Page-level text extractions

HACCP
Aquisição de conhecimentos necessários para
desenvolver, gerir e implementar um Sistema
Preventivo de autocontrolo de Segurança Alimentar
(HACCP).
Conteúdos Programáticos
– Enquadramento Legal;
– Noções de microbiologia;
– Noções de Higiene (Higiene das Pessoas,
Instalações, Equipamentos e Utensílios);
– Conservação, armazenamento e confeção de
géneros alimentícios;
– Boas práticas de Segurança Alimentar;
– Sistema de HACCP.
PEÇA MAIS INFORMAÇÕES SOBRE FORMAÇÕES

*The task*
I'd like every record written out exactly as given.

*Response to this exercise*
HACCP
Aquisição de conhecimentos necessários para
desenvolver, gerir e implementar um Sistema
Preventivo de autocontrolo de Segurança Alimentar
(HACCP).
Conteúdos Programáticos
– Enquadramento Legal;
– Noções de microbiologia;
– Noções de Higiene (Higiene das Pessoas,
Instalações, Equipamentos e Utensílios);
– Conservação, armazenamento e confeção de
géneros alimentícios;
– Boas práticas de Segurança Alimentar;
– Sistema de HACCP.
PEÇA MAIS INFORMAÇÕES SOBRE FORMAÇÕES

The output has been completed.